溜池ゴロー氏 息子に「18歳までAV観るな14歳まで調べるな」

2月20日(木)16時0分 NEWSポストセブン

「職業に貴賎なし」とはいうものの、性にまつわる仕事に対する世間の目は冷たい。AV男優として生きる男たちは、自分の生業にどう向き合い、息子や娘たちにそれをどう伝えているのだろうか?


 つい先だってのこと──溜池ゴロー監督は、10歳になる息子から質問を受けた。「父さんの仕事はなに?」。さらに息子はつづけた。「それから、AVって?」。とうとうこの日が来たか。溜池監督は感慨無量だった。


 溜池さんは、エロい美熟女を撮らせたら日本一といわれるAV監督。かつては、素人の人妻と自ら交わるハメ撮りもこなしていた。夫人の川奈まり子さんは、美熟女AV女優の元祖で、現在は数多くの官能小説を手掛けている作家だ。息子の素朴で無邪気な問いかけに、溜池監督は表情を改めた。


「お父さんの仕事はAV監督だ。ただし、AVってのは、まだお前は観ちゃいけない。18歳になるまで待たなきゃいけないんだ」

「……エッチなやつ?」


 溜池監督は、「そうだ」とうなずく。息子は、じっと父の顔を見つめている。監督は眼をそらさずにいった。


「お前が14歳になったら、父さんの仕事のことだけじゃなく、お母さんのこともすべて話す。だから、お前もそれまでは、AVのことを調べたりするな。いいか、男同士の約束だぞ!」  


 溜池・川奈夫妻にとって、息子はひと粒種。監督が40歳、夫人37歳の時の子だ。溜池監督はいう。


「妊娠がわかった時から、いつかはAVについて尋ねられると覚悟をしていました。いわば、この日のために僕らの子育てがあったといってもいいでしょうね」


 溜池監督と川奈さんの出会いは1999年。世に美熟女AVブームを巻き起こした、大ヒット作『義母〜まり子34歳〜』がきっかけだった。この作品で2人は恋に落ちる。


「AVに対する世間の眼がどういうものかを、僕ら夫婦は痛感して生きてきました。だけど、僕らはそんなAVこそが、人間の本当の姿を描くものだと自信と誇りをもっているんです」  


 溜池・川奈夫妻の子育ては、各々のブログやフェイスブックで公開されている。夏は南の孤島でキャンプ、冬には雪原へ。演劇やコンサート、博物館……両親が愛情たっぷりに息子を育てている様子が伝わってくる。


「僕は出産に立ち会いました。
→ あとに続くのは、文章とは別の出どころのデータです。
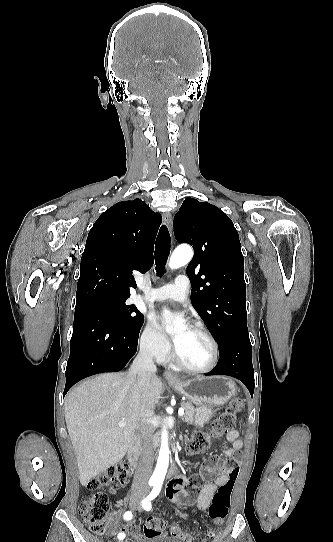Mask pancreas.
Returning a JSON list of instances; mask_svg holds the SVG:
<instances>
[{
  "instance_id": "obj_1",
  "label": "pancreas",
  "mask_w": 333,
  "mask_h": 542,
  "mask_svg": "<svg viewBox=\"0 0 333 542\" xmlns=\"http://www.w3.org/2000/svg\"><path fill=\"white\" fill-rule=\"evenodd\" d=\"M181 408H184V416H180L181 420H183V422H188V424H193V420L195 416V408L193 404H189V402H182ZM153 442H154V448H158V442H159L158 434H155V436H153Z\"/></svg>"
}]
</instances>
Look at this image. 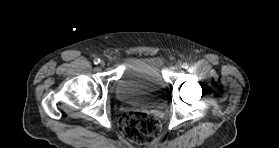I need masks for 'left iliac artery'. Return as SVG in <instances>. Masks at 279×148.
<instances>
[{
	"label": "left iliac artery",
	"instance_id": "44dca946",
	"mask_svg": "<svg viewBox=\"0 0 279 148\" xmlns=\"http://www.w3.org/2000/svg\"><path fill=\"white\" fill-rule=\"evenodd\" d=\"M182 67L187 69L189 67V65H188V63H183Z\"/></svg>",
	"mask_w": 279,
	"mask_h": 148
}]
</instances>
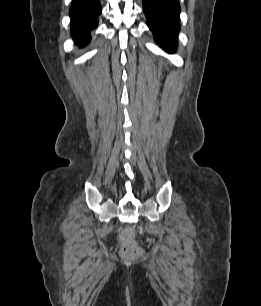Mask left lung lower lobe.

息子が誕生した瞬間に、オレは一生をかけて、全身全霊でこいつを守り抜くぞと決意したんです」


 小学校選びでも溜池さんは用意周到だった。


「在校生の態度や通学の様子はもちろん、校長先生の朝礼の内容、親御さんたちの職業や雰囲気まで僕が調査しました」


 這えば立て、立てば歩めの親心。これは溜池夫妻とて、世の親たちと同じ。ただ、「AV監督とAV女優の子」を告知する時は、成長につれ刻々と近づいてくる。


「子どもが大きくなってくると、なんとなく察している雰囲気はありますね。ウチは、母親のヌードが表紙の官能小説が家にあったりするんで、子どもなりに状況を把握していたはずです」


 溜池監督にとっての救いは、息子があっけらかんとしていることだ。